Unusual bright spot offers Titan mystery. Image credit: NASA/JPL/SSI. Click to enlarge
During a recent pass of Saturn’s moon Titan, one of more than 40 during Cassini’s planned four-year mission, the spacecraft acquired this infrared view of the bright Xanadu region and the moon’s south pole. Titan is 5,150 kilometers (3,200 miles) across.
Southeast of Xanadu (and above the center in this view) is a peculiar semi-circular feature informally referred to by imaging scientists as “the Smile.” This surface feature is the brightest spot on Titan’s surface, not only to the imaging science subsystem cameras, but also to the visual and infrared mapping spectrometer instrument, which sees the surface at even longer wavelengths. The Smile is 560 kilometers (345 miles) wide.

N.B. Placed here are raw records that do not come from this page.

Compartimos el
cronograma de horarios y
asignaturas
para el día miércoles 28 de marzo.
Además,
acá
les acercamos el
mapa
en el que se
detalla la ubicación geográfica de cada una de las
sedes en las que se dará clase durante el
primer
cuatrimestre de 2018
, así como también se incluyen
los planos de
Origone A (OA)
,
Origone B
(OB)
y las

At the landing site of the successful Huygens probe mission, brighter regions correspond to icy upland areas, while the darker regions are lowlands that possess a higher proportion of the organic byproducts of Titan’s atmospheric photochemistry. Those results seem to confirm the long-standing hypothesis that Xanadu is a relatively high region of less contaminated ice. However, the cause of the even brighter Smile is a mystery that is still under study.
Farther south, a field of bright clouds arcs around the pole, moving at a few meters per second. Around the limb (edge), Cassini peers through Titan’s smoggy, nitrogen-rich atmosphere.
North in this image is toward the upper left.
The image was taken with the Cassini spacecraft narrow-angle camera on June 4, 2005, at a distance of approximately 1.2 million kilometers (700,000 miles) from Titan using a spectral filter sensitive to wavelengths of infrared light centered at 938 nanometers. The image scale is 7 kilometers (4 miles) per pixel.